Auf die Rechtsbeschwerde der weiteren Beteiligten zu 1 wird der Beschluss der 1. Zivilkammer des Landgerichts Heilbronn vom 27. März 2015 aufgehoben.

Die Sache wird zur erneuten Behandlung und Entscheidung, auch über die Kosten des Rechtsbeschwerdeverfahrens, an das Landgericht zurückverwiesen.

Gründe

I.

1

Gegenstand des Verfahrens ist die Anordnung einer Kontrollbetreuung.

2

Für die 81-jährige - an Demenz und an einem leichten bis mittelschweren hirnorganischen Psychosyndrom leidende - Betroffene besteht seit dem Jahr 2007 eine bis heute fortgeltende General- und Vorsorgevollmacht zugunsten ihrer Tochter (Beteiligte zu 1). Die Beteiligte zu 1 ist Eigentümerin von mehreren Immobilien, die sie von ihrem 2012 verstorbenen Vater - dem Ehemann der Betroffenen - teils geschenkt erhalten und teils als Alleinerbin nach dessen Tod geerbt hatte. Alle Immobilien waren mit einem Nießbrauch zugunsten der Betroffenen belastet. Am 5. Februar 2014 schloss die Beteiligte zu 1 im eigenen Namen und im Namen der Betroffenen eine Abfindungsvereinbarung, wonach die Betroffene gegen Zahlung einer dinglich gesicherten Leibrente in Höhe von monatlich 1.200 € auf den zu ihren Gunsten eingeräumten Nießbrauch an den Immobilien verzichtete.

3

Bereits im September 2013 hatte der Sohn der Betroffenen (Beteiligter zu 2) beim zuständigen Notariat die Einrichtung einer Betreuung für die Betroffene angeregt. Das Notariat hat die Anordnung einer Betreuung nach Einholung eines psychiatrischen Sachverständigengutachtens und nach Anhörung der Betroffenen abgelehnt. Auf die dagegen gerichtete Beschwerde des Beteiligten zu 2 hat das Landgericht die Entscheidung des Notariats abgeändert und eine Rechtsanwältin (Beteiligte zu 4) zur berufsmäßigen Kontrollbetreuerin mit dem Aufgabenkreis "alle Vermögensangelegenheiten, insbesondere Erbschaftsangelegenheiten" bestellt und die Kontrollbetreuerin "erforderlichenfalls" zum "Widerruf erteilter Vollmachten für diesen Aufgabenkreis" ermächtigt.

4

Mit ihrer im eigenen Namen eingelegten Rechtsbeschwerde möchte die Beteiligte zu 1 eine Aufhebung der Betreuung erreichen.

II.

5

1. Die gemäß § 70 Abs. 3 Satz 1 Nr. 1 FamFG ohne Zulassung statthafte Rechtsbeschwerde ist auch im Übrigen zulässig.
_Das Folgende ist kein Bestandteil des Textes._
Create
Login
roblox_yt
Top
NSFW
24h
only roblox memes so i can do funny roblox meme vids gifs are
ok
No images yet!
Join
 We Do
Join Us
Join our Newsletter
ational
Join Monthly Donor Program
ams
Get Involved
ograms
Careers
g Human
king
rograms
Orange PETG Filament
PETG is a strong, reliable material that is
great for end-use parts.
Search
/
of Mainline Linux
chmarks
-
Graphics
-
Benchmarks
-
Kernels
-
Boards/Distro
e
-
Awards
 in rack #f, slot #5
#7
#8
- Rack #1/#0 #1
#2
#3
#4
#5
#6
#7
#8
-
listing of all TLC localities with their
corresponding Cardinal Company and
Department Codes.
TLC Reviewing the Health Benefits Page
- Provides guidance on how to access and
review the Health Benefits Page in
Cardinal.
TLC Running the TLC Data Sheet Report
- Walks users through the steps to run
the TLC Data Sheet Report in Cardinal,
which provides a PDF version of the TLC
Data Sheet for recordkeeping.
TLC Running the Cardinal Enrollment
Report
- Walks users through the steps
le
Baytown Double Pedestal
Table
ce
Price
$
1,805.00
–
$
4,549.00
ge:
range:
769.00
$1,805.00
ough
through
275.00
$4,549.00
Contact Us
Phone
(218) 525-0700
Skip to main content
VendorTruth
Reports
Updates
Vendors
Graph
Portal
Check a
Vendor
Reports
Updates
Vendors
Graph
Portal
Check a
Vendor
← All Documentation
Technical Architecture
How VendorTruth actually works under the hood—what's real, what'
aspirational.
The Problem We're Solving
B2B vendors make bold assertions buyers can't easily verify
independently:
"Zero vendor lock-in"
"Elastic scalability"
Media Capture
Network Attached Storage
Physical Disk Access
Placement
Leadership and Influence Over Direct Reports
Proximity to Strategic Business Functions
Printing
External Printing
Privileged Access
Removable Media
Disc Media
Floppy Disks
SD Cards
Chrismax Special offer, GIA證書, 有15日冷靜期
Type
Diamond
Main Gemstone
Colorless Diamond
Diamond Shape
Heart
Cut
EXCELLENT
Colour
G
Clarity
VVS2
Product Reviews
Insbesondere ist die Beteiligte zu 1 beschwerdeberechtigt, d.h. dazu befugt, sich im eigenen Namen mit einem Rechtsmittel gegen die Anordnung der Betreuung für die Betroffene zu wenden. Dies ergibt sich zwar nicht aus einer möglichen Beeinträchtigung ihrer Stellung als Vorsorgebevollmächtigte, wohl aber daraus, dass sie als am Verfahren beteiligte Tochter der Betroffenen gemäß § 303 Abs. 2 Nr. 1 FamFG zum Kreis beschwerdeberechtigter Angehöriger gehört (vgl. Senatsbeschluss vom 5. November 2014 - XII ZB 117/14 - FamRZ 2015, 249 Rn. 14 f.).

6

2. Die Rechtsbeschwerde ist auch begründet.

7

a) Das Beschwerdegericht hat zur Begründung seiner Entscheidung das Folgende ausgeführt:

8

Die gesundheitlichen Voraussetzungen für die Anordnung einer Betreuung seien nach dem schriftlichen Sachverständigengutachten gegeben. Die Betroffene sei aufgrund ihrer schwerwiegenden geistigen Einschränkungen nicht mehr in der Lage, ihre Angelegenheiten selbst zu regeln. Wegen der mangelnden Einsichtsfähigkeit sowie eingeschränkter Urteils- und Kritikfähigkeit sei ihre Geschäftsfähigkeit deutlich eingeschränkt.

9

Zur Geltendmachung der Rechte der Betroffenen gegenüber der Beteiligten zu 1 sei die Einrichtung einer Kontrollbetreuung erforderlich. Es lägen konkrete Anhaltspunkte dafür vor, dass die Beteiligte zu 1 von ihrer Vollmacht nicht mehr im Interesse der Betroffenen Gebrauch mache. Zwar müsse die von ihrem Ehemann enterbte Betroffene einen etwaigen ergänzenden Pflichtteilsanspruch von der Beteiligten zu 1 nicht zwingend einfordern. Es könne unter Berücksichtigung des Erblasserwillens auch hingenommen werden, dass der Wert des der Betroffenen durch das Vermächtnis ihres Ehemannes eingeräumten Nießbrauchs hinter dem Wert des Pflichtteils zurückbleibe. Um dies beurteilen zu können, müssten aber zunächst der Wert des Nießbrauchs sowie der Wert eines etwaigen Pflichtteilsanspruches nachvollziehbar sein. Die bloße Behauptung der Beteiligten zu 1, der eingeräumte Nießbrauch am Nachlass übersteige sogar den Wert des Pflichtteilsanspruches, reiche hierfür nicht.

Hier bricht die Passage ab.